Please repeat exactly the lines from the one containing "ry air can be lower than -60" through the last line of the records below, both included, and leave out any pictures.

[Saved data entries]
----

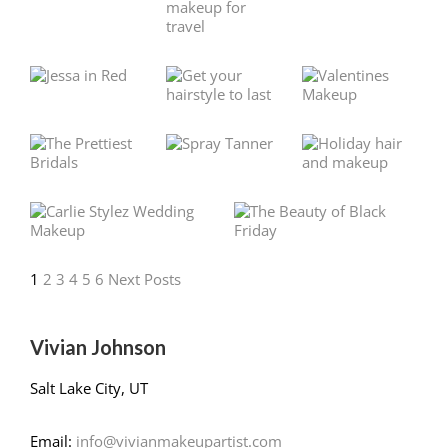
1
2
3
4
5
6
Next Posts
Vivian Johnson
Salt Lake City, UT
Email:
info@vivianmakeupartist.com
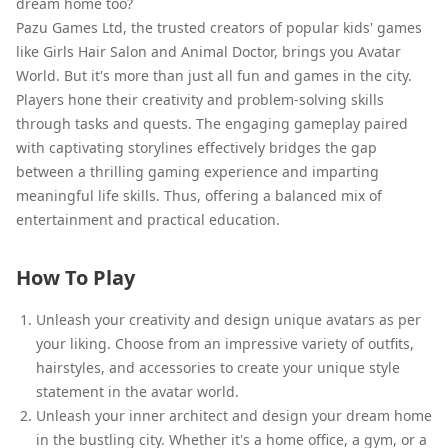
dream home too?
Pazu Games Ltd, the trusted creators of popular kids' games
like Girls Hair Salon and Animal Doctor, brings you Avatar
World. But it's more than just all fun and games in the city.
Players hone their creativity and problem-solving skills
through tasks and quests. The engaging gameplay paired
with captivating storylines effectively bridges the gap
between a thrilling gaming experience and imparting
meaningful life skills. Thus, offering a balanced mix of
entertainment and practical education.
How To Play
Unleash your creativity and design unique avatars as per
your liking. Choose from an impressive variety of outfits,
hairstyles, and accessories to create your unique style
statement in the avatar world.
Unleash your inner architect and design your dream home
in the bustling city. Whether it's a home office, a gym, or a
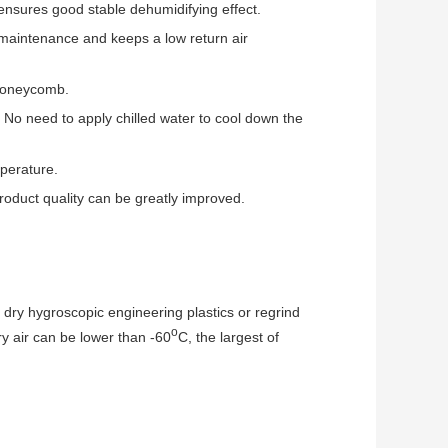
nsures good stable dehumidifying effect.
 maintenance and keeps a low return air
 honeycomb.
. No need to apply chilled water to cool down the
mperature.
 product quality can be greatly improved.
dry hygroscopic engineering plastics or regrind
o
ry air can be lower than -60
C, the largest of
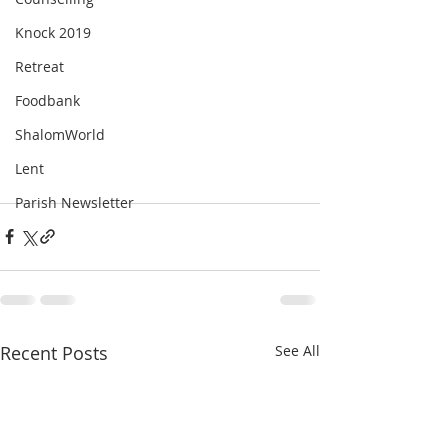
Knock 2019
Retreat
Foodbank
ShalomWorld
Lent
Parish Newsletter
Recent Posts
See All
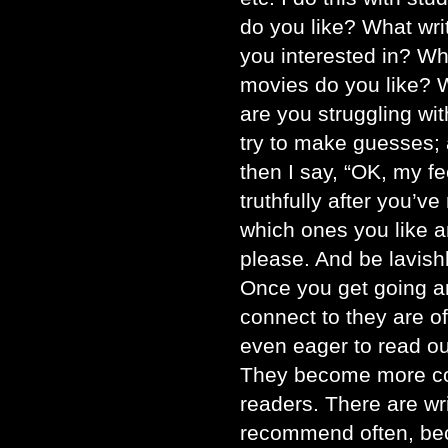
do you like? What wri
you interested in? W
movies do you like? 
are you struggling with
try to make guesses; 
then I say, “OK, my fe
truthfully after you’v
which ones you like 
please. And be lavish
Once you get going an
connect to they are o
even eager to read ou
They become more co
readers. There are writ
recommend often, bec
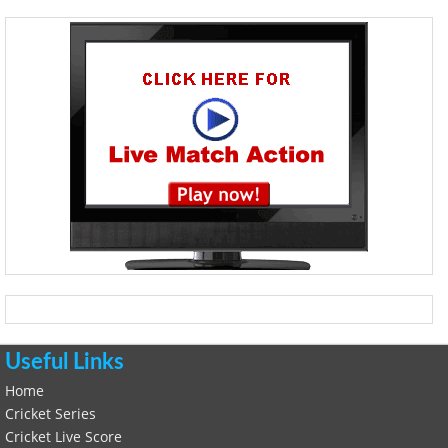
Useful Links
Home
Cricket Series
Cricket Live Score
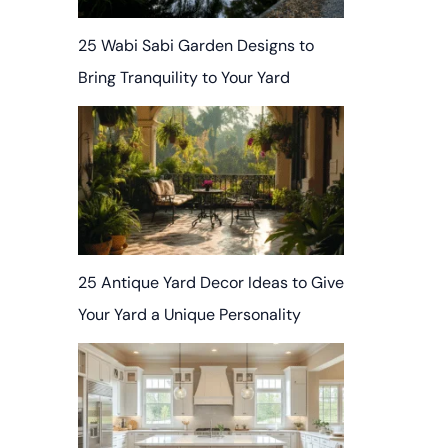
25 Wabi Sabi Garden Designs to
Bring Tranquility to Your Yard
25 Antique Yard Decor Ideas to Give
Your Yard a Unique Personality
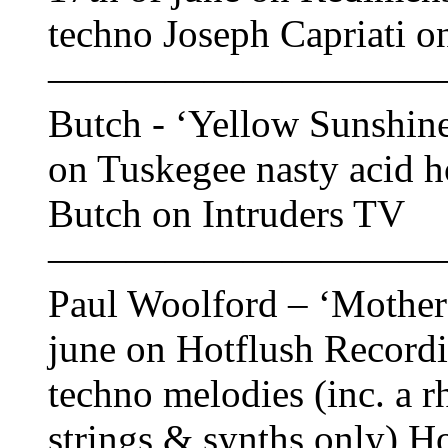
techno Joseph Capriati o
——————————
Butch - ‘Yellow Sunshine
on Tuskegee nasty acid h
Butch on Intruders TV
——————————
Paul Woolford – ‘Mother 
june on Hotflush Recordi
techno melodies (inc. a r
strings & synths only) H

----

● **Result**:
ry air can be lower than -60
C, the largest of
Knock 2019
Retreat
Foodbank
ShalomWorld
Lent
Parish Newsletter
Recent Posts
See All
do you like? What wri
you interested in? W
movies do you like? 
are you struggling with
try to make guesses; 
then I say, “OK, my fe
truthfully after you’v
which ones you like 
please. And be lavish
Once you get going an
connect to they are o
even eager to read ou
They become more co
readers. There are writ
recommend often, bec
Useful Links
Home
Cricket Series
Cricket Live Score
25 Wabi Sabi Garden Designs to
Bring Tranquility to Your Yard
25 Antique Yard Decor Ideas to Give
Your Yard a Unique Personality
techno Joseph Capriati o
——————————
Butch - ‘Yellow Sunshine
on Tuskegee nasty acid h
Butch on Intruders TV
——————————
Paul Woolford – ‘Mother 
june on Hotflush Recordi
techno melodies (inc. a r
strings & synths only) H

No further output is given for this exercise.